**Exercise instructions**: Scan the records for the word "vary". Return each line where it is found.

====== Records for processing

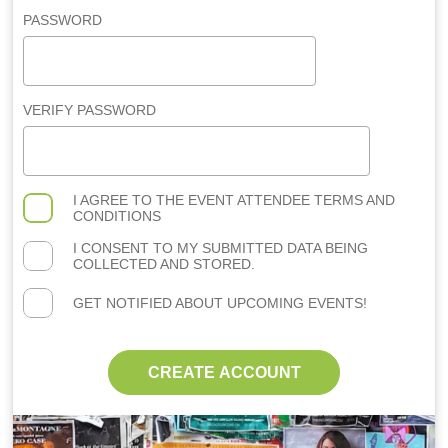
PASSWORD
VERIFY PASSWORD
I AGREE TO THE
EVENT ATTENDEE TERMS AND
CONDITIONS
I CONSENT TO MY SUBMITTED DATA BEING
COLLECTED AND STORED.
GET NOTIFIED ABOUT UPCOMING EVENTS!
CREATE ACCOUNT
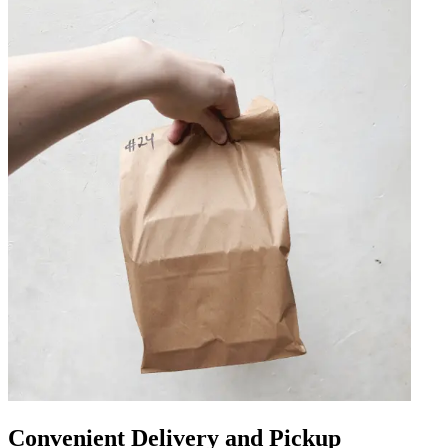
Convenient Delivery and Pickup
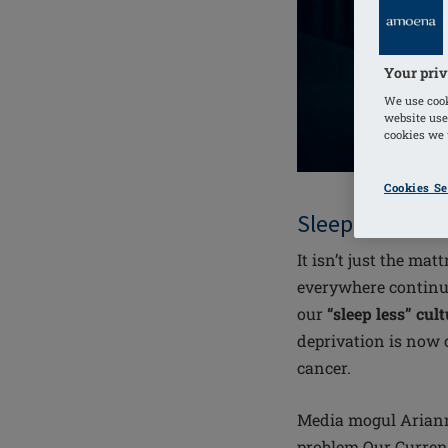
Your priv
We use cook
website use
cookies we u
Cookies Se
Sleep deprivat
It isn’t just the m
everywhere continua
our
“sleep less” cul
deprivation is now c
cancer.
Media mogul Ariann
problem Our Current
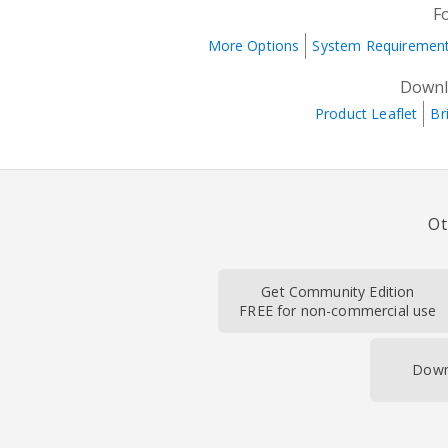
F
More Options
System Requiremen
Downl
Product Leaflet
Br
Ot
Get Community Edition
FREE for non-commercial use
Down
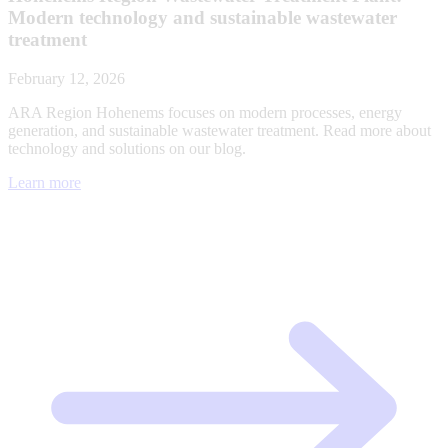
Modern technology and sustainable wastewater
treatment
February 12, 2026
ARA Region Hohenems focuses on modern processes, energy
generation, and sustainable wastewater treatment. Read more about
technology and solutions on our blog.
Learn more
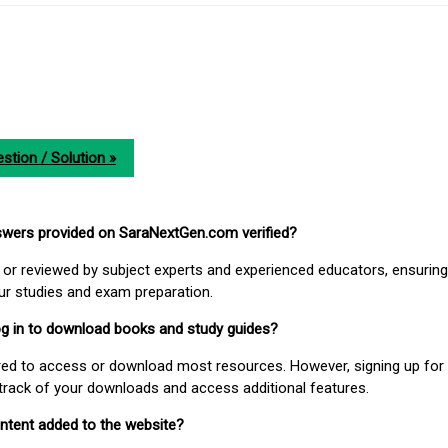
stion / Solution »
nswers provided on SaraNextGen.com verified?
or reviewed by subject experts and experienced educators, ensuring
our studies and exam preparation.
 log in to download books and study guides?
uired to access or download most resources. However, signing up for 
track of your downloads and access additional features.
ontent added to the website?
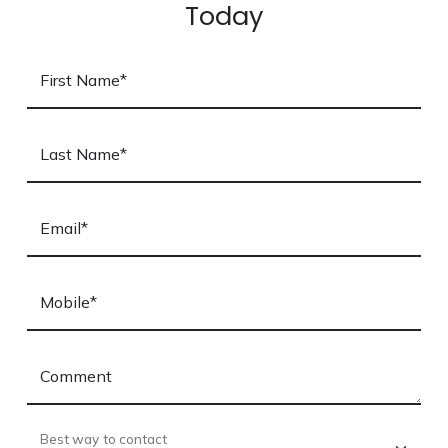
Today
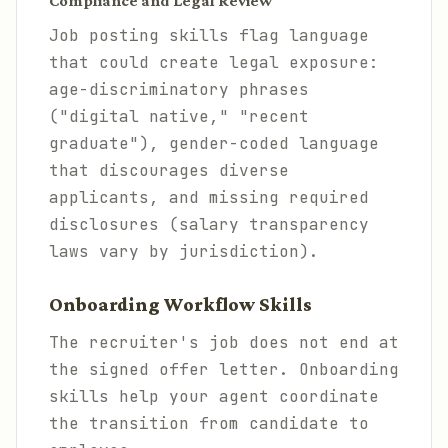
Compliance and Legal Review
Job posting skills flag language
that could create legal exposure:
age-discriminatory phrases
("digital native," "recent
graduate"), gender-coded language
that discourages diverse
applicants, and missing required
disclosures (salary transparency
laws vary by jurisdiction).
Onboarding Workflow Skills
The recruiter's job does not end at
the signed offer letter. Onboarding
skills help your agent coordinate
the transition from candidate to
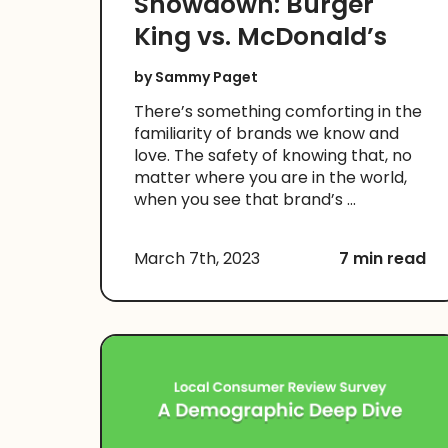
Showdown: Burger
King vs. McDonald’s
by
Sammy Paget
There’s something comforting in the
familiarity of brands we know and
love. The safety of knowing that, no
matter where you are in the world,
when you see that brand’s ...
March 7th, 2023
7 min read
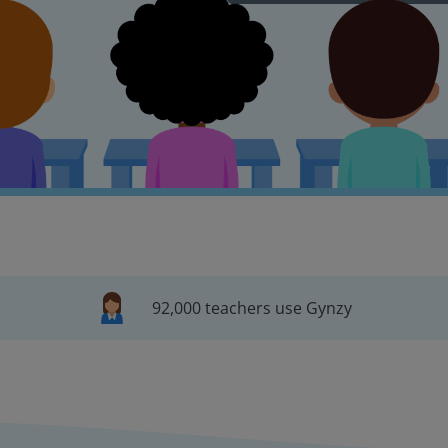
92,000 teachers use Gynzy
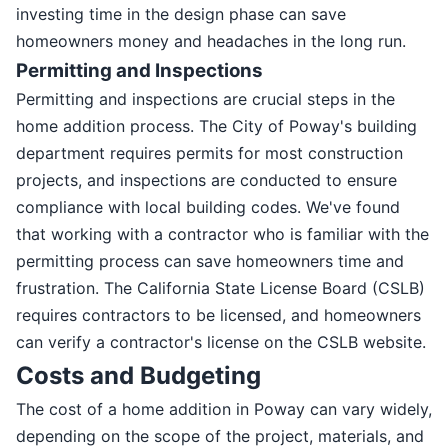
investing time in the design phase can save
homeowners money and headaches in the long run.
Permitting and Inspections
Permitting and inspections are crucial steps in the
home addition process. The City of Poway's building
department requires permits for most construction
projects, and inspections are conducted to ensure
compliance with local building codes. We've found
that working with a contractor who is familiar with the
permitting process can save homeowners time and
frustration. The California State License Board (CSLB)
requires contractors to be licensed, and homeowners
can verify a contractor's license on the CSLB website.
Costs and Budgeting
The cost of a home addition in Poway can vary widely,
depending on the scope of the project, materials, and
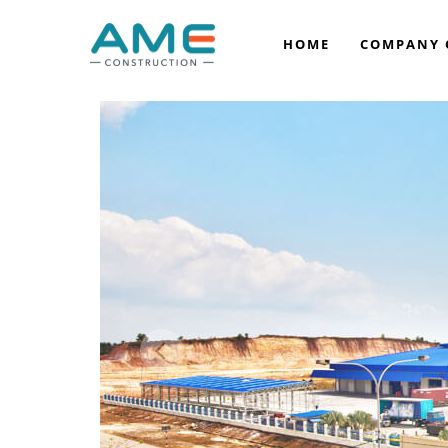
HOME
COMPANY 
COMPANY BACKGROUND
VISION & MISSION
OUR LEADERSHIP
OUR AWARDS
OUR ACCREDITATION
CORPORATE SOCIAL RESPONSIBILITY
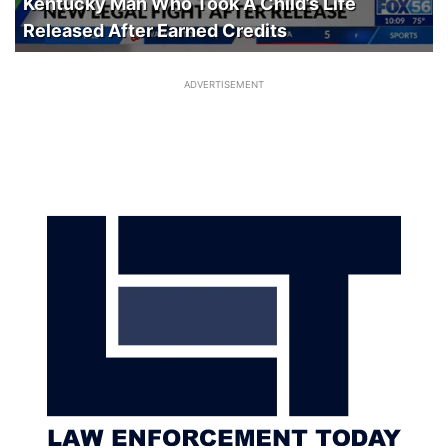
Kentucky Man Who Took A Child’s Life
Released After Earned Credits
ADVERTISEMENT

============

**Task answer**:
laws vary by jurisdiction).
The cost of a home addition in Poway can vary widely,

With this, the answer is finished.